# Required action
Please set down every entry below exactly as given.

(Stored data entries)
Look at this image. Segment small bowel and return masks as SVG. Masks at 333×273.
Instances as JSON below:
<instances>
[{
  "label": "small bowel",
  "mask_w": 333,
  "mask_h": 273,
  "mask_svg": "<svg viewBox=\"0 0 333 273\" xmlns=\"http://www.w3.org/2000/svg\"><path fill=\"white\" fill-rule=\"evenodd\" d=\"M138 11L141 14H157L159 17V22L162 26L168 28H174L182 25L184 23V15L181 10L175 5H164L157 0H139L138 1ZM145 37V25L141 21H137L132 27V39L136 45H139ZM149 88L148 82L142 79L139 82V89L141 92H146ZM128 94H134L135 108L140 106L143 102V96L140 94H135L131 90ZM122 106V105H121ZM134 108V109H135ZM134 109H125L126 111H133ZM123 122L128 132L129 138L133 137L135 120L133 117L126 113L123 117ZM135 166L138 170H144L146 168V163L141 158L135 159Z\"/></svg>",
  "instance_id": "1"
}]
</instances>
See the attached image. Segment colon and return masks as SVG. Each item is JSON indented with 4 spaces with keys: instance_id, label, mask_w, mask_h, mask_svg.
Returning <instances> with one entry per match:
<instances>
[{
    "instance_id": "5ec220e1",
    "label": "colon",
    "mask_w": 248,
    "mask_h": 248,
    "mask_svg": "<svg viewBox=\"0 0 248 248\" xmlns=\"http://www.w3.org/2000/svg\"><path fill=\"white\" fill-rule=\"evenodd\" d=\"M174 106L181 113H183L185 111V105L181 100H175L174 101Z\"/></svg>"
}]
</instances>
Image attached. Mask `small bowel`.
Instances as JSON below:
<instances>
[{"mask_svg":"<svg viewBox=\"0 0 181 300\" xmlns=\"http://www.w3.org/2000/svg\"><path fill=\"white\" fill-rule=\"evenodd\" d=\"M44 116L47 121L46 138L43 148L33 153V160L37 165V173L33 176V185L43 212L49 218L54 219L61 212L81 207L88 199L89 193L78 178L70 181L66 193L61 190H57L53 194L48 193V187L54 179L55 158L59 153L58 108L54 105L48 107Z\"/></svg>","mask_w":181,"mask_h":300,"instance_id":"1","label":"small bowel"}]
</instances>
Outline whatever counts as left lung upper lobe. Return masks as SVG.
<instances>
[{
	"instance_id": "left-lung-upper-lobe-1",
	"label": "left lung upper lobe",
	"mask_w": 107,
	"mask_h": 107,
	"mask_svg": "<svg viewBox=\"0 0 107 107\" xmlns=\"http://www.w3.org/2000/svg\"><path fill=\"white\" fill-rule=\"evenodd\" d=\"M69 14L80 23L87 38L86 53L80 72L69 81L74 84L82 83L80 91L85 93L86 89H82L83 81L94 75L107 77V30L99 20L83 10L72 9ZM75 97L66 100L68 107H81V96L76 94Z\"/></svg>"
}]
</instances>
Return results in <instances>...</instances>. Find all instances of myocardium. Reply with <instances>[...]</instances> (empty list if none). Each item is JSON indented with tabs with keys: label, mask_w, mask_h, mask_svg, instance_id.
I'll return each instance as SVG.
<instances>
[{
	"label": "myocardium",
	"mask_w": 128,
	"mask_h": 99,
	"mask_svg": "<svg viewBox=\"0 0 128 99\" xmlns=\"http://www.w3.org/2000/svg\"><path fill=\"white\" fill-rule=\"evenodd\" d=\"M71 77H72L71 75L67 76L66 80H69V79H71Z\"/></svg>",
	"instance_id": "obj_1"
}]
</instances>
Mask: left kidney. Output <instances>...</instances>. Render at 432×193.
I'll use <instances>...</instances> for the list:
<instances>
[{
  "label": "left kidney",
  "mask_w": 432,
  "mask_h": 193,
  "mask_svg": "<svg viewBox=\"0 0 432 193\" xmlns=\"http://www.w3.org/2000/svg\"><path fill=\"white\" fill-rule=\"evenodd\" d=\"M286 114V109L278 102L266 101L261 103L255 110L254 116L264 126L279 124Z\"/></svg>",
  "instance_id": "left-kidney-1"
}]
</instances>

# Exercise result
Look at this image. Segment small bowel and return masks as SVG. Masks at 333×273.
Instances as JSON below:
<instances>
[{
  "label": "small bowel",
  "mask_w": 333,
  "mask_h": 273,
  "mask_svg": "<svg viewBox=\"0 0 333 273\" xmlns=\"http://www.w3.org/2000/svg\"><path fill=\"white\" fill-rule=\"evenodd\" d=\"M138 11L141 14H157L159 17V22L162 26L168 28H174L182 25L184 23V15L181 10L175 5H164L157 0H139L138 1ZM145 37V25L141 21H137L132 27V39L136 45H139ZM149 88L148 82L142 79L139 82V89L141 92H146ZM128 94H134L135 108L140 106L143 102V96L140 94H135L131 90ZM122 106V105H121ZM134 108V109H135ZM134 109H125L126 111H133ZM123 122L128 132L129 138L133 137L135 120L133 117L126 113L123 117ZM135 166L138 170H144L146 168V163L141 158L135 159Z\"/></svg>",
  "instance_id": "1"
}]
</instances>
See the attached image. Segment colon and return masks as SVG. Each item is JSON indented with 4 spaces with keys: instance_id, label, mask_w, mask_h, mask_svg.
Returning <instances> with one entry per match:
<instances>
[{
    "instance_id": "5ec220e1",
    "label": "colon",
    "mask_w": 248,
    "mask_h": 248,
    "mask_svg": "<svg viewBox=\"0 0 248 248\" xmlns=\"http://www.w3.org/2000/svg\"><path fill=\"white\" fill-rule=\"evenodd\" d=\"M174 106L181 113H183L185 111V105L181 100H175L174 101Z\"/></svg>"
}]
</instances>
Image attached. Mask `small bowel`.
Instances as JSON below:
<instances>
[{"mask_svg":"<svg viewBox=\"0 0 181 300\" xmlns=\"http://www.w3.org/2000/svg\"><path fill=\"white\" fill-rule=\"evenodd\" d=\"M44 116L47 121L46 138L43 148L33 153V160L37 165V173L33 176V185L43 212L49 218L54 219L61 212L81 207L88 199L89 193L78 178L70 181L66 193L61 190H57L53 194L48 193V187L54 179L55 158L59 153L58 108L54 105L48 107Z\"/></svg>","mask_w":181,"mask_h":300,"instance_id":"1","label":"small bowel"}]
</instances>
Outline whatever counts as left lung upper lobe. Return masks as SVG.
<instances>
[{
	"instance_id": "left-lung-upper-lobe-1",
	"label": "left lung upper lobe",
	"mask_w": 107,
	"mask_h": 107,
	"mask_svg": "<svg viewBox=\"0 0 107 107\" xmlns=\"http://www.w3.org/2000/svg\"><path fill=\"white\" fill-rule=\"evenodd\" d=\"M69 14L80 23L87 38L86 53L80 72L69 81L74 84L82 83L80 91L85 93L86 89H82L83 81L94 75L107 77V30L99 20L83 10L72 9ZM75 97L66 100L68 107H81V96L76 94Z\"/></svg>"
}]
</instances>
Return results in <instances>...</instances>. Find all instances of myocardium. Reply with <instances>[...]</instances> (empty list if none). Each item is JSON indented with tabs with keys: label, mask_w, mask_h, mask_svg, instance_id.
I'll return each instance as SVG.
<instances>
[{
	"label": "myocardium",
	"mask_w": 128,
	"mask_h": 99,
	"mask_svg": "<svg viewBox=\"0 0 128 99\" xmlns=\"http://www.w3.org/2000/svg\"><path fill=\"white\" fill-rule=\"evenodd\" d=\"M71 77H72L71 75L67 76L66 80H69V79H71Z\"/></svg>",
	"instance_id": "obj_1"
}]
</instances>
Mask: left kidney. Output <instances>...</instances>. Render at 432×193.
I'll use <instances>...</instances> for the list:
<instances>
[{
  "label": "left kidney",
  "mask_w": 432,
  "mask_h": 193,
  "mask_svg": "<svg viewBox=\"0 0 432 193\" xmlns=\"http://www.w3.org/2000/svg\"><path fill=\"white\" fill-rule=\"evenodd\" d=\"M286 114V109L278 102L266 101L261 103L255 110L254 116L264 126L279 124Z\"/></svg>",
  "instance_id": "left-kidney-1"
}]
</instances>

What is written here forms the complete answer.